## Exercise brief
Go through the lines below and copy each one that holds the string "Kumari".
=-=-=
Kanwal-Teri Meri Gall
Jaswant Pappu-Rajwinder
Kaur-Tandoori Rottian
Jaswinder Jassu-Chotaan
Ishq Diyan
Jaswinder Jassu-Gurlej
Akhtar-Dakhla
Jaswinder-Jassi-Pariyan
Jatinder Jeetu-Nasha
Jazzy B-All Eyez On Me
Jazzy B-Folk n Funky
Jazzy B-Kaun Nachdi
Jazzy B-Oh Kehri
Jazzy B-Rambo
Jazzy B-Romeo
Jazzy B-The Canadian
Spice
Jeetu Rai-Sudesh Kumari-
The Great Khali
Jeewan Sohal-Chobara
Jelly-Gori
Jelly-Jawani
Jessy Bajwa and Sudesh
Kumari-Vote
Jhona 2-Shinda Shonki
=-=-=
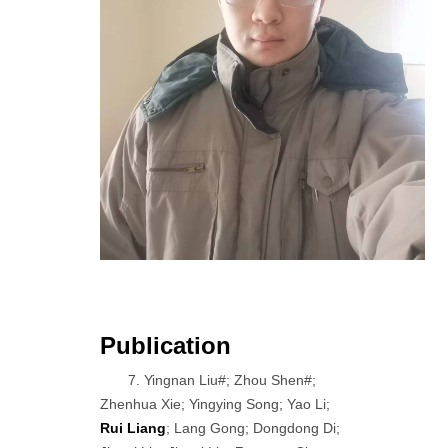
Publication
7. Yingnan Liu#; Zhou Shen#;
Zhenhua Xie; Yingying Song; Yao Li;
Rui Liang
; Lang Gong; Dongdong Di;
=-=-=
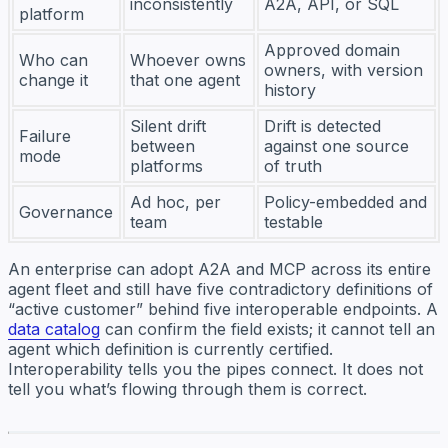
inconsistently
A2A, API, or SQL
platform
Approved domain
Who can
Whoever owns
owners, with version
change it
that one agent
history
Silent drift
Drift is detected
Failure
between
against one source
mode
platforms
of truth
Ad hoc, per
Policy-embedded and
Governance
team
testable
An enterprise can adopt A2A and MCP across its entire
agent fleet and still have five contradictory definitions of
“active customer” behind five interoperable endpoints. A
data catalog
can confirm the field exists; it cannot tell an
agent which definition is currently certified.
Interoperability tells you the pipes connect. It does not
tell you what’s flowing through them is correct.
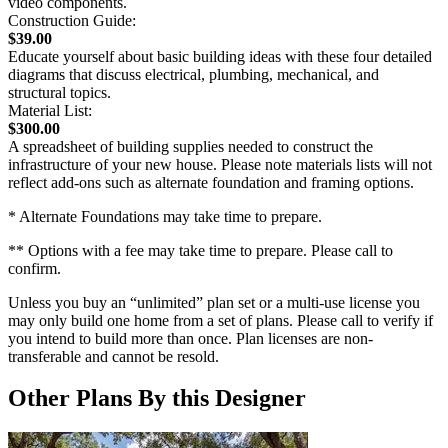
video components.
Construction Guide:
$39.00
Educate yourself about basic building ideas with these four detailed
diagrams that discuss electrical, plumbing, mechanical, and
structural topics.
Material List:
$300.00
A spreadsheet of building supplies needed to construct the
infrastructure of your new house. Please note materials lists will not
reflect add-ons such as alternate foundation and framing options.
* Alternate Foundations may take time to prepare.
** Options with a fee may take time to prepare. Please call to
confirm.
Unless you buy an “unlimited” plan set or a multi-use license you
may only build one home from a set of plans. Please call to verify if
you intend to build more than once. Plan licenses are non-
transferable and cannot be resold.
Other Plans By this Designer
=-=-=
## Exercise result
Jeetu Rai-Sudesh Kumari-
Kumari-Vote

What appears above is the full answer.